As a fan, we want wins. Point Blank. A switch to the 34 could possibly help the team, but the argument of the effectiveness of schemes takes a backseat to plucking talent off the draft tree.

Jared Wickerham

In the last ten years, the 34 defense established itself as the "it" defense of both the present and future. While Dick LeBeau, the famous defensive coordinator of the Pittsburgh Steelers, creatively changed the 34 defense with the concept of the Zone Blitz, his real contribution to the game may be uprooting the talent to take the 34 to another level. Currently the 34 defense carries more of an advantage in the NFL Draft, could the Jaguars look to take advantage?

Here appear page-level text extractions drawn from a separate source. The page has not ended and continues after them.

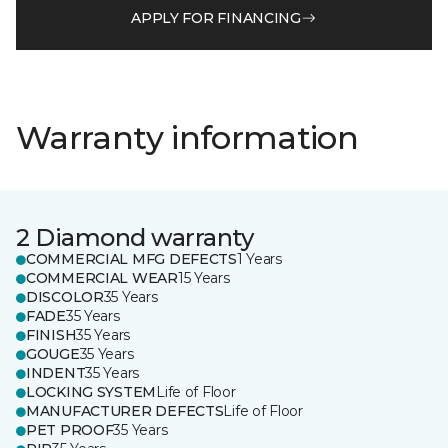
APPLY FOR FINANCING
Warranty information
2 Diamond warranty
COMMERCIAL MFG DEFECTS
1 Years
COMMERCIAL WEAR
15 Years
DISCOLOR
35 Years
FADE
35 Years
FINISH
35 Years
GOUGE
35 Years
INDENT
35 Years
LOCKING SYSTEM
Life of Floor
MANUFACTURER DEFECTS
Life of Floor
PET PROOF
35 Years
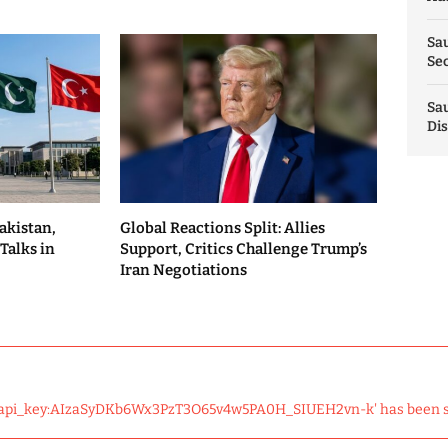
Sau
Sec
Sau
Dis
akistan,
Global Reactions Split: Allies
Talks in
Support, Critics Challenge Trump’s
Iran Negotiations
 'api_key:AIzaSyDKb6Wx3PzT3O65v4w5PA0H_SIUEH2vn-k' has been 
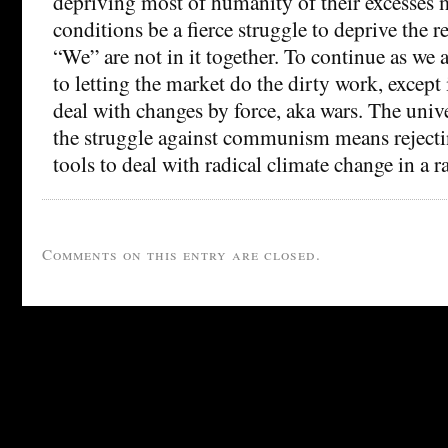
depriving most of humanity of their excesses 
conditions be a fierce struggle to deprive the r
“We” are not in it together. To continue as we
to letting the market do the dirty work, except i
deal with changes by force, aka wars. The uni
the struggle against communism means rejectin
tools to deal with radical climate change in a r
Comments on this entry are closed.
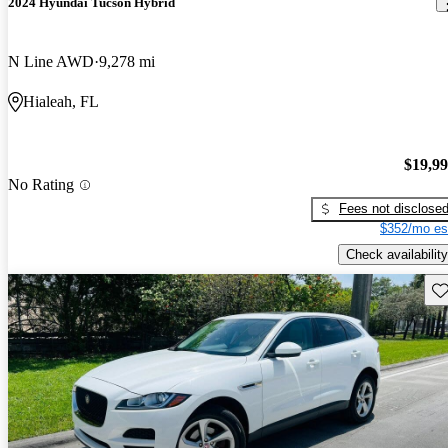
2024 Hyundai Tucson Hybrid
N Line AWD
9,278 mi
Hialeah, FL
$19,9
No Rating
Fees not disclose
$352/mo es
Check availability
Sav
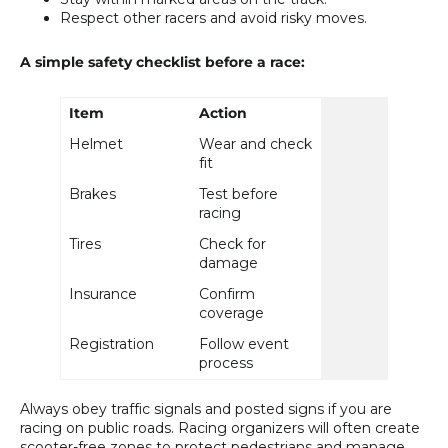
Respect other racers and avoid risky moves.
A simple safety checklist before a race:
Item
Action
Helmet
Wear and check
fit
Brakes
Test before
racing
Tires
Check for
damage
Insurance
Confirm
coverage
Registration
Follow event
process
Always obey traffic signals and posted signs if you are
racing on public roads. Racing organizers will often create
scooter-free zones to protect pedestrians and manage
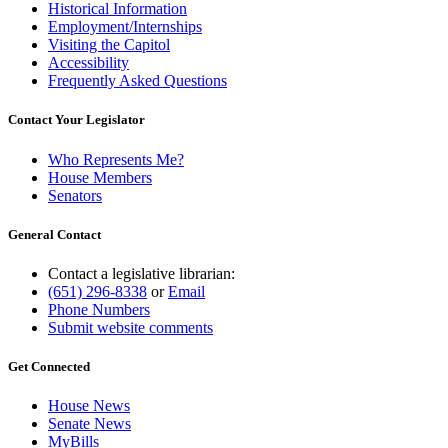
Historical Information
Employment/Internships
Visiting the Capitol
Accessibility
Frequently Asked Questions
Contact Your Legislator
Who Represents Me?
House Members
Senators
General Contact
Contact a legislative librarian:
(651) 296-8338
or
Email
Phone Numbers
Submit website comments
Get Connected
House News
Senate News
MyBills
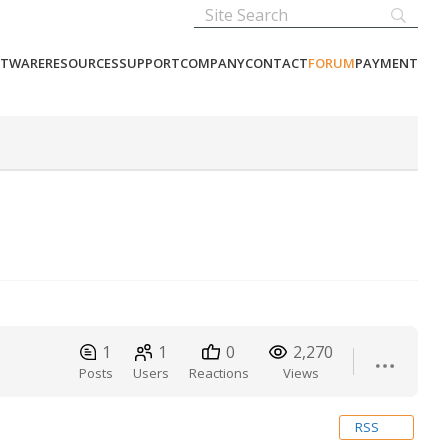
FTWARE
RESOURCES
SUPPORT
COMPANY
CONTACT
FORUM
PAYMENT
1
1
0
2,270
Posts
Users
Reactions
Views
RSS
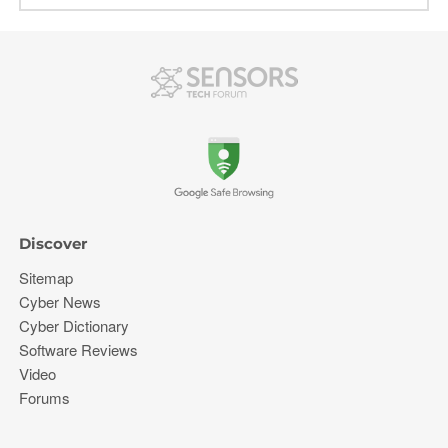
Discover
Sitemap
Cyber News
Cyber Dictionary
Software Reviews
Video
Forums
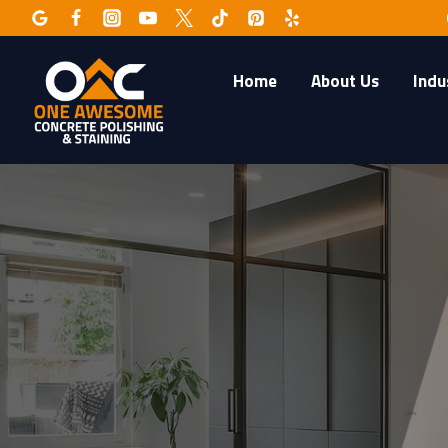
Skip
to
content
Home
About Us
Indu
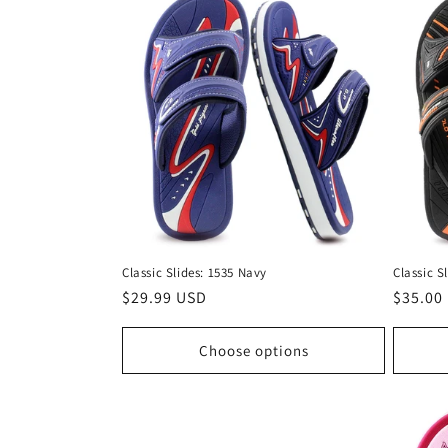
Classic Slides: 1535 Navy
Classic S
Regular
$29.99 USD
Regula
$35.00
price
price
Choose options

Believe it or not, but a time existed where most college teams ran a 43 defense. The NFL team that ran a 43 defense held an edge going into the draft. Most defensive players available came from teams that ran a 43 in college and most likely something similar in high school, depending on the popular offenses in the area/talent available to coaches. The reason the 34 took a few years to climb to the "top of the mountain", so to speak, derived in the lack of prepared talent from the college ranks. 34 players were labeled "misfits".

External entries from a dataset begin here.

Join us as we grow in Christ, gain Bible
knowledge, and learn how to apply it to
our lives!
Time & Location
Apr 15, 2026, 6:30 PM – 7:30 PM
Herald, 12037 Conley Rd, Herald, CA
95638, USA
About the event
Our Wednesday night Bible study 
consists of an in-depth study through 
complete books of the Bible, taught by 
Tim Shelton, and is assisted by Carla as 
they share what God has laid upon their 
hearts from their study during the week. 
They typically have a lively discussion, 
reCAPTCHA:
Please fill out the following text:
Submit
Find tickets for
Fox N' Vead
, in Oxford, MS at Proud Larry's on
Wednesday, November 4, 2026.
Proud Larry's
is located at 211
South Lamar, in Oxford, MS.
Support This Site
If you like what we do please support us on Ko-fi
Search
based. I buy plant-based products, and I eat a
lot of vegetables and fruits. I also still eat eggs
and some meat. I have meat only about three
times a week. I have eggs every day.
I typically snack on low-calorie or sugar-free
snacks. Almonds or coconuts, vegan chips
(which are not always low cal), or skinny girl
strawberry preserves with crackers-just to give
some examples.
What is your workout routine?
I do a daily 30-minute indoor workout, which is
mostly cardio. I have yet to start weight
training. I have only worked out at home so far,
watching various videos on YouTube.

Once LeBeau, along with others, created a strong foundation with these misfits, the talent well ceased to run dry. Suddenly, these misfits of a 43 defense were stars in 34 defense, or at the least serviceable. The college teams caught on to the idea and ran with it. Adapting your scheme to your players? Someone tell Norv Turner.

A few years down the road, rules changed to help the passing offense and suddenly a 34 defense that played space as well as it rushed the passer became the sought out model of defense. Coaches that studied and understood 34 concepts found themselves at the top of the market. Water was green and grass was blue.

Now, the status quo has fully flipped into the 34 defense (save the NY Giants). The Jaguars, a predominantly 43 defense may entertain a switch after the season. As the draft gets closer and certain players from certain schemes rise in popularity, the popularity of one of these two schemes will rise or fall with certain players at the top of the draft as well as with the dominant defenses in the playoffs. Don't ever think teams don't copy each other.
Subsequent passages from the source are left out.